One of the first images from the camera atop the rover Curiosity's mast shows a Mars landscape that scientists called remarkably Earth-like, as if NASA 'put a rover out in the Mojave Desert.'
It could be an old postcard from Earth – a detailed black-and-white picture showing a barren, subtly undulating landscape stretching to a mountain range in the distance.
Looking at the scene, "you would really be forgiven for thinking that NASA was trying to pull a fast one on you and we actually put a rover out in the Mojave Desert and took a picture," complete with "a little L.A. smog coming in there," quips John Grotzinger, a researcher at the California Institute of Technology in Pasadena and the Mars Science Laboratory mission's project scientist.
But this isn't the Mojave. It's Mars. Specifically, the interior of Gale Crater, with the crater's north rim rising in the distance.
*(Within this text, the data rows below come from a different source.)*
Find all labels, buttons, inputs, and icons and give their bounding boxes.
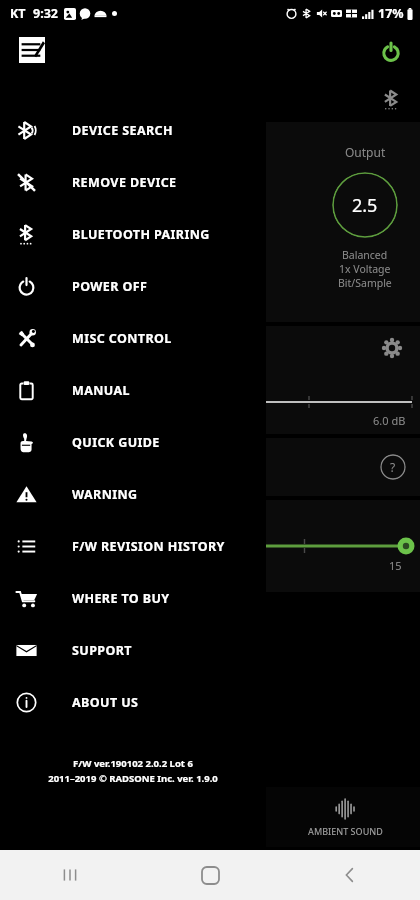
button[interactable]: ABOUT US — [0, 676, 266, 728]
staticText: 9:32 — [33, 5, 58, 22]
staticText: MISC CONTROL — [72, 330, 172, 347]
button[interactable]: Open navigation drawer — [12, 30, 52, 70]
staticText: AMBIENT SOUND — [308, 825, 383, 837]
button[interactable]: QUICK GUIDE — [0, 416, 266, 468]
button[interactable]: Home — [140, 850, 280, 900]
staticText: REMOVE DEVICE — [72, 174, 177, 191]
staticText: ABOUT US — [72, 694, 139, 711]
staticText: DEVICE SEARCH — [72, 122, 173, 139]
staticText: WARNING — [72, 486, 138, 503]
staticText: QUICK GUIDE — [72, 434, 160, 451]
button[interactable]: MANUAL — [0, 364, 266, 416]
staticText: 17% — [378, 5, 404, 22]
staticText: BLUETOOTH PAIRING — [72, 226, 210, 243]
button[interactable]: POWER OFF — [0, 260, 266, 312]
button[interactable]: BLUETOOTH PAIRING — [0, 208, 266, 260]
staticText: ? — [390, 459, 396, 475]
staticText: SUPPORT — [72, 642, 132, 659]
staticText: Balanced — [342, 248, 388, 262]
button[interactable]: Back — [280, 850, 420, 900]
button[interactable]: Help — [380, 454, 406, 480]
staticText: 1x Voltage — [339, 262, 391, 276]
button[interactable]: REMOVE DEVICE — [0, 156, 266, 208]
button[interactable]: WHERE TO BUY — [0, 572, 266, 624]
button[interactable] — [170, 198, 232, 244]
staticText: 6.0 dB — [373, 413, 406, 428]
button[interactable]: WARNING — [0, 468, 266, 520]
button[interactable]: SUPPORT — [0, 624, 266, 676]
button[interactable]: F/W REVISION HISTORY — [0, 520, 266, 572]
button[interactable]: DEVICE SEARCH — [0, 104, 266, 156]
other: Bluetooth — [380, 89, 402, 111]
staticText: KT — [10, 5, 26, 22]
button[interactable]: MISC CONTROL — [0, 312, 266, 364]
staticText: WHERE TO BUY — [72, 590, 170, 607]
staticText: 2.5 — [352, 193, 378, 218]
staticText: MANUAL — [72, 382, 130, 399]
staticText: F/W REVISION HISTORY — [72, 538, 225, 555]
button[interactable]: 2.5 — [332, 172, 398, 238]
button[interactable]: Power — [376, 37, 406, 67]
staticText: 2011–2019 © RADSONE Inc. ver. 1.9.0 — [48, 772, 218, 785]
button[interactable]: Settings — [378, 334, 406, 362]
staticText: 15 — [389, 558, 402, 573]
staticText: Output — [345, 144, 386, 160]
staticText: POWER OFF — [72, 278, 148, 295]
button[interactable]: AMBIENT SOUND — [270, 787, 420, 847]
staticText: F/W ver.190102 2.0.2 Lot 6 — [73, 757, 193, 770]
button[interactable]: Recents — [0, 850, 140, 900]
staticText: Bit/Sample — [338, 276, 392, 290]
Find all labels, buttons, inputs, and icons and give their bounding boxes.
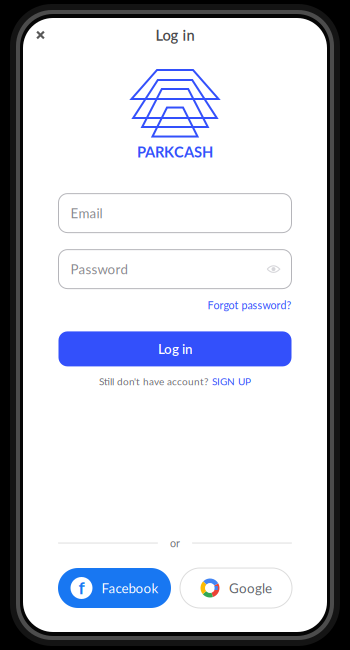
button[interactable]: Forgot password?: [208, 299, 292, 311]
button[interactable]: Google: [180, 568, 292, 608]
staticText: Email: [70, 205, 102, 221]
staticText: Log in: [158, 341, 192, 357]
staticText: Still don't have account?: [99, 375, 208, 387]
staticText: SIGN UP: [212, 375, 251, 387]
staticText: or: [170, 537, 180, 549]
staticText: Forgot password?: [208, 299, 292, 311]
staticText: f: [78, 577, 84, 598]
button[interactable]: Close: [23, 24, 58, 46]
button[interactable]: Show password: [266, 264, 280, 274]
staticText: Facebook: [102, 580, 158, 596]
staticText: Password: [70, 261, 128, 277]
staticText: PARKCASH: [137, 143, 213, 161]
button[interactable]: SIGN UP: [212, 375, 251, 387]
button[interactable]: f: [58, 568, 171, 608]
staticText: Log in: [156, 26, 194, 44]
staticText: Google: [229, 580, 272, 596]
button[interactable]: Log in: [58, 331, 292, 366]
As it examined the photo, the science team marveled at how Earth-like the scene appears, Dr. Grotzinger says. It's among the first images from the navigation camera mounted atop the rover's newly erected mast.
The scene's familiarity hints at why NASA is spending $2.5 billion on the Mars Science Laboratory mission. Mars is Earth-like in many ways, but seemingly is barren of life. Curiosity is designed to help scientists determine whether, in Mars’ distant past, this 3-billion to 4-billion-year-old crater hosted an environment where life could have gained a foothold.